Kasia chodzi do czwartej klasy. Rozpoczęła naukę w wieku sześciu lat, 24 maja skończy dziesięć. Dwa dni wcześniej jej koledzy i koleżanki z klasy, którzy do szkoły poszli w wieku siedmiu lat, będą zdawać egzamin na kartę rowerową. Kasia nie, bo zgodnie z prawem może przystąpić do niego osoba, która „osiągnęła wymagalny minimalny wiek" dziesięciu lat.

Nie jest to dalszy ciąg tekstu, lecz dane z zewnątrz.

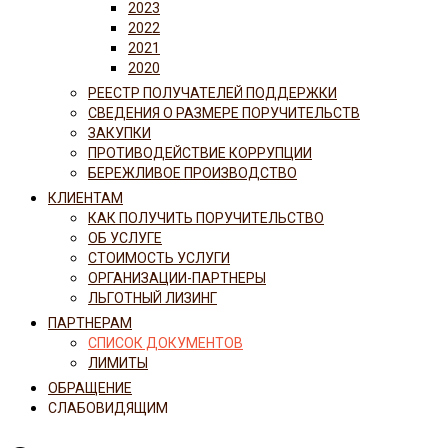
2023
2022
2021
2020
РЕЕСТР ПОЛУЧАТЕЛЕЙ ПОДДЕРЖКИ
СВЕДЕНИЯ О РАЗМЕРЕ ПОРУЧИТЕЛЬСТВ
ЗАКУПКИ
ПРОТИВОДЕЙСТВИЕ КОРРУПЦИИ
БЕРЕЖЛИВОЕ ПРОИЗВОДСТВО
КЛИЕНТАМ
КАК ПОЛУЧИТЬ ПОРУЧИТЕЛЬСТВО
ОБ УСЛУГЕ
СТОИМОСТЬ УСЛУГИ
ОРГАНИЗАЦИИ-ПАРТНЕРЫ
ЛЬГОТНЫЙ ЛИЗИНГ
ПАРТНЕРАМ
СПИСОК ДОКУМЕНТОВ
ЛИМИТЫ
ОБРАЩЕНИЕ
СЛАБОВИДЯЩИМ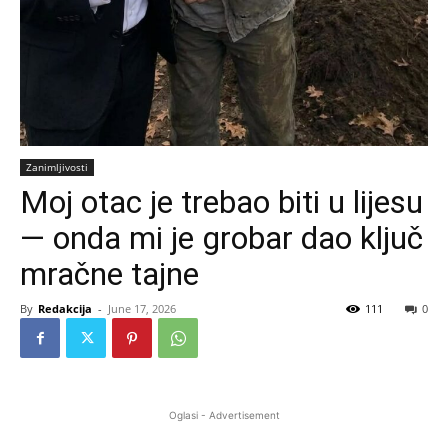
Zanimljivosti
Moj otac je trebao biti u lijesu
— onda mi je grobar dao ključ
mračne tajne
By
Redakcija
-
June 17, 2026
111
0
Oglasi - Advertisement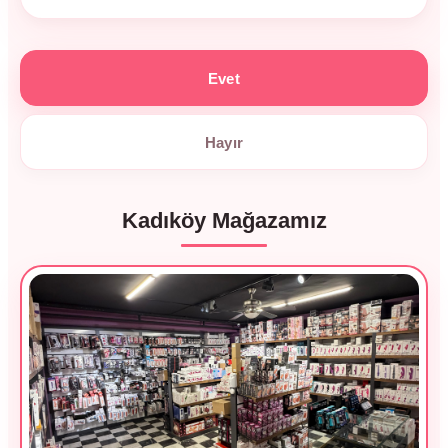
Evet
Hayır
Kadıköy Mağazamız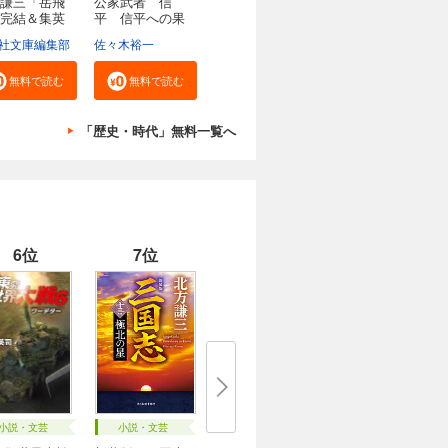
謙三「岳飛
公家武者 信
完結＆集英
平 信平への果
たし...
社文庫編集部
佐々木裕一
無料で読む
無料で読む
「歴史・時代」無料一覧へ
6位
7位
小説・文芸
小説・文芸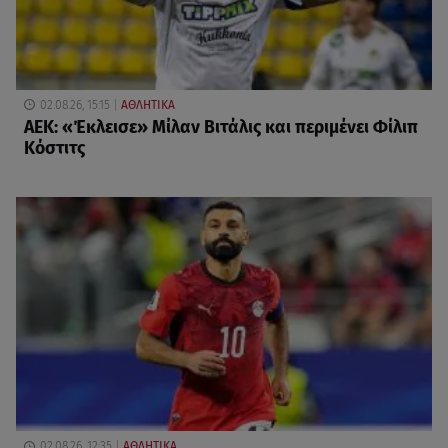
02.08.26, 15:15
ΑΘΛΗΤΙΚΑ
ΑΕΚ: «Έκλεισε» Μίλαν Βιτάλις και περιμένει Φίλιπ
Κόστιτς
02.08.26, 12:35
ΑΘΛΗΤΙΚΑ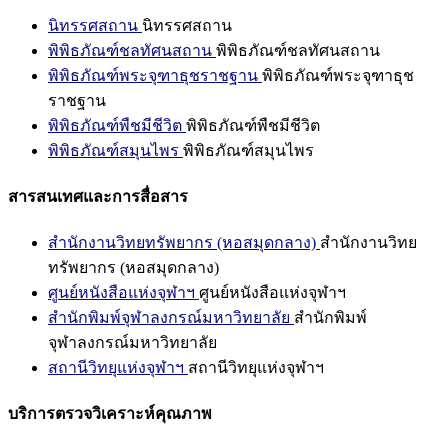
นิทรรศสถาน
นิทรรศสถาน
พิพิธภัณฑ์ชลทัศนสถาน
พิพิธภัณฑ์ชลทัศนสถาน
พิพิธภัณฑ์พระจุฑาธุชราชฐาน
พิพิธภัณฑ์พระจุฑาธุช
ราชฐาน
พิพิธภัณฑ์พืชมีชีวิต
พิพิธภัณฑ์พืชมีชีวิต
พิพิธภัณฑ์สมุนไพร
พิพิธภัณฑ์สมุนไพร
สารสนเทศและการสื่อสาร
สำนักงานวิทยทรัพยากร (หอสมุดกลาง)
สำนักงานวิทย
ทรัพยากร (หอสมุดกลาง)
ศูนย์หนังสือแห่งจุฬาฯ
ศูนย์หนังสือแห่งจุฬาฯ
สำนักพิมพ์จุฬาลงกรณ์มหาวิทยาลัย
สำนักพิมพ์
จุฬาลงกรณ์มหาวิทยาลัย
สถานีวิทยุแห่งจุฬาฯ
สถานีวิทยุแห่งจุฬาฯ
บริการตรวจวิเคราะห์คุณภาพ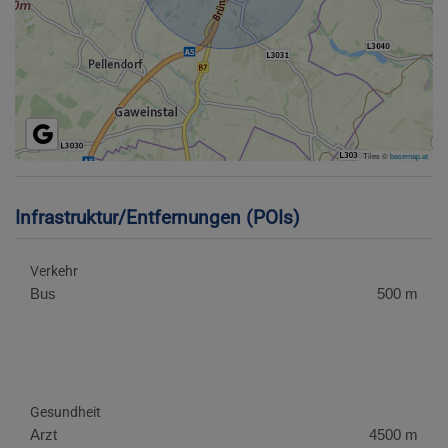
Tiles ©
basemap.at
Infrastruktur/Entfernungen (POIs)
Verkehr
Bus
500 m
Gesundheit
Arzt
4500 m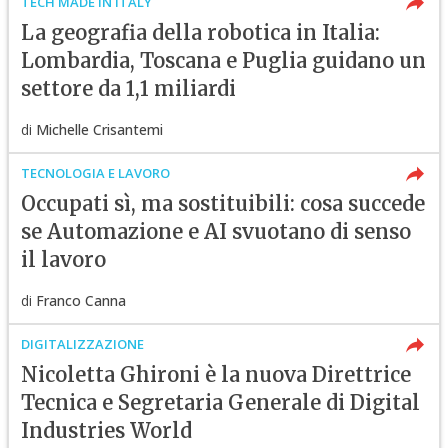
TECH MADE IN ITALY
La geografia della robotica in Italia:
Lombardia, Toscana e Puglia guidano un
settore da 1,1 miliardi
di
Michelle Crisantemi
TECNOLOGIA E LAVORO
Occupati sì, ma sostituibili: cosa succede
se Automazione e AI svuotano di senso
il lavoro
di
Franco Canna
DIGITALIZZAZIONE
Nicoletta Ghironi è la nuova Direttrice
Tecnica e Segretaria Generale di Digital
Industries World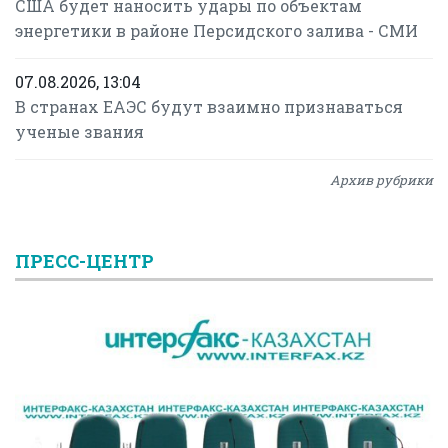
США будет наносить удары по объектам
энергетики в районе Персидского залива - СМИ
07.08.2026, 13:04
В странах ЕАЭС будут взаимно признаваться
ученые звания
Архив рубрики
ПРЕСС-ЦЕНТР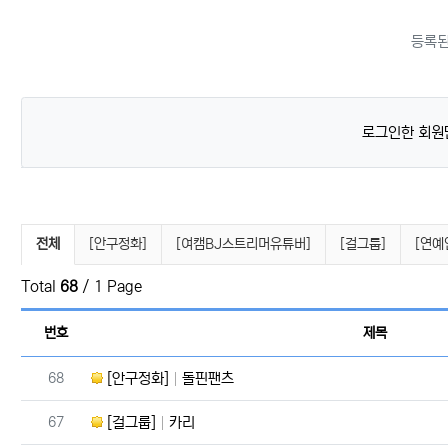
등록된
로그인한 회원
연예인뉴스 분류 목록
전체
[안구정화]
[여캠BJ스트리머유튜버]
[걸그룹]
[연예
Total
68
/ 1 Page
번호
제목
번호
68
[안구정화]
돌핀팬츠
번호
67
[걸그룹]
카리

Kasia jest rozgoryczona, a jej rodzice mają problem, jak jej wytłumaczyć, dlaczego nie może zdawać razem z kolegami. Przecież wspólnie uczyli się przepisów, znaków i odwiedzili miasteczko drogowe.
To kolejny przykład na to, jak fatalnie przygotowano reformę obniżającą wiek szkolny. Zgodnie z podstawą programową szkoła ma stworzyć uczniom warunki do bezpłatnego uzyskania karty rowerowej. Przygotowanie do egzaminu odbywa się na zajęciach techniki w czwartej klasie. Dyrektor szkoły organizował egzamin w semestrze letnim, bo wtedy już wszystkie dzieci rozpoczynające naukę w wieku siedmiu lat musiały obchodzić dziesiąte urodziny.